7/1/2014 | By Sarah Borchersen-Keto
Home Properties is celebrating the 20th anniversary of its listing on the New York Stock Exchange. Pettinella reflected on what the milestone means for the company.
“It’s a huge accomplishment,” he said. Pettinella said the company remains true to the original vision of its founders, namely to buy C-quality assets and upgrade them to B-quality. Today, Home Properties has a market capitalization of about $6.5 billion, Pettinella noted, with approximately 43,000 apartment units, compared with 2,000 units two decades ago.
“Overall, it’s been a great ride,” he said.
Pettinella pointed to a number of events that he feels transformed the overall direction of the company. One was the shift from low-barrier markets in upstate New York to high-growth, high-barrier markets in 10 states on the East Coast and Chicago.
The company also decided to leave the Rust Belt, explained Pettinella, referring to the Home Properties’ former holdings in Detroit, upstate New York and the Ohio Valley.

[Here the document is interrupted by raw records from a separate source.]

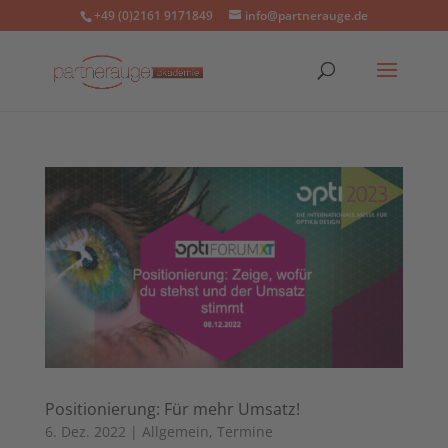
+49 (0)2161 9171849
info@partnerauge.de
Positionierung: Für mehr Umsatz!
6. Dez. 2022
|
Allgemein
,
Termine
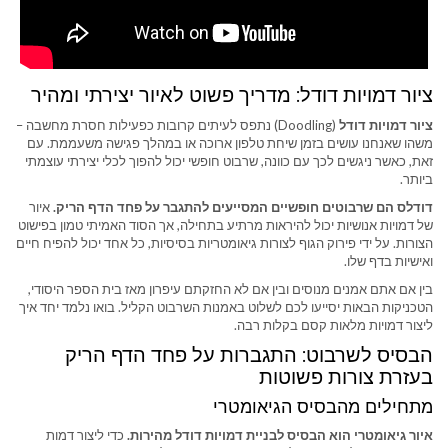
ציור דמויות דודל: מדריך פשוט לאיור יצירתי ומהיר
ציור דמויות דודל
(Doodling) נתפס לעיתים קרובות כפעילות חסרת מחשבה –
משהו שאנחנו עושים בזמן שיחת טלפון ארוכה או במהלך פגישה משעממת. עם
זאת, כאשר ניגשים לכך עם כוונה, שרבוט חופשי יכול להפוך לכלי יצירתי עוצמתי
ביותר.
דודלס הם שרבוטים חופשיים המסייעים להתגבר על פחד הדף הריק.
איור
של דמויות אנושיות יכול להיראות מרתיע בתחילה, אך הסוד האמיתי טמון בפישוט
הצורות. על ידי פירוק הגוף לצורות גיאומטריות בסיסיות, כל אחד יכול להפיח חיים
ואישיות בדף שלו.
בין אם אתם אמנים מנוסים ובין אם לא החזקתם עיפרון מאז בית הספר היסודי,
הטכניקות הבאות יסייעו לכם לשלוט באמנות השרבוט הקליל. בואו נלמד יחד איך
ליצור דמויות מלאות קסם בקלות רבה.
הבסיס לשרבוט: התגברות על פחד הדף הריק
בעזרת צורות פשוטות
מתחילים מהבסיס הגיאומטרי
איור גיאומטרי הוא הבסיס לבניית דמויות דודל מהירות.
כדי ליצור דמות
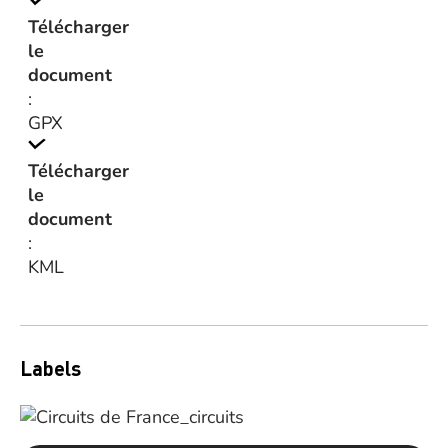
Télécharger
le
document
:
GPX
Télécharger
le
document
:
KML
Labels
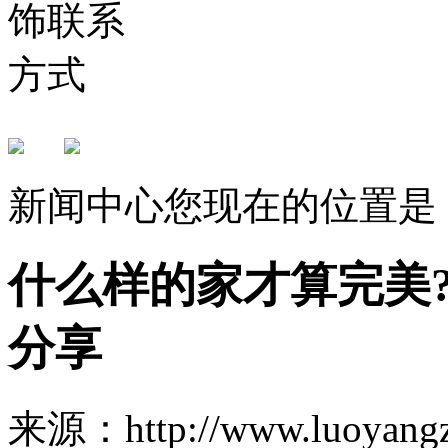
新闻中心
您现在的位置是
什么样的家才算完美?
分享
来源：http://www.luoya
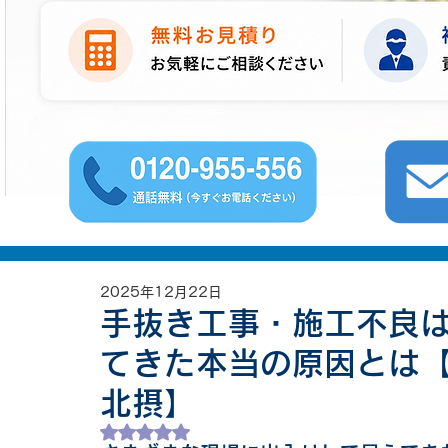
2025年12月22日
手抜き工事・施工不良
てきた本当の原因とは
北摂】
5つ星のうちNaNと評価されています。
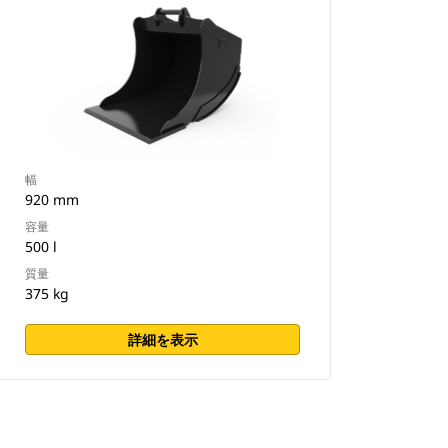
幅
920 mm
容量
500 l
質量
375 kg
詳細を表示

Meanwhile, Home Properties transitioned from a “secure shop” that borrowed completely from the government-sponsored enterprises (GSEs) to a company with investment-grade ratings, Pettinella said. He noted that the company expects to receive a BBB rating from Standard & Poor’s in August.
Pettinella also discussed the outlook for acquisitions and dispositions at his company, which has stated that it expects to spend at least $250 million on acquisitions in 2014.Home Properties’ geographic areas of interest include Philadelphia, northern New Jersey, Boston and Chicago, Pettinella said.
“Acquisitions are prevalent and we’re very aggressively going after them,” he said.
With respect to dispositions, the company did a large deal in January and expects to do another $140 million of sales this year, Pettinella said.
“That will be predicated on when we do the acquisitions,” Pettinella explained. “It should be a pretty busy year in both acquisitions and dispositions.”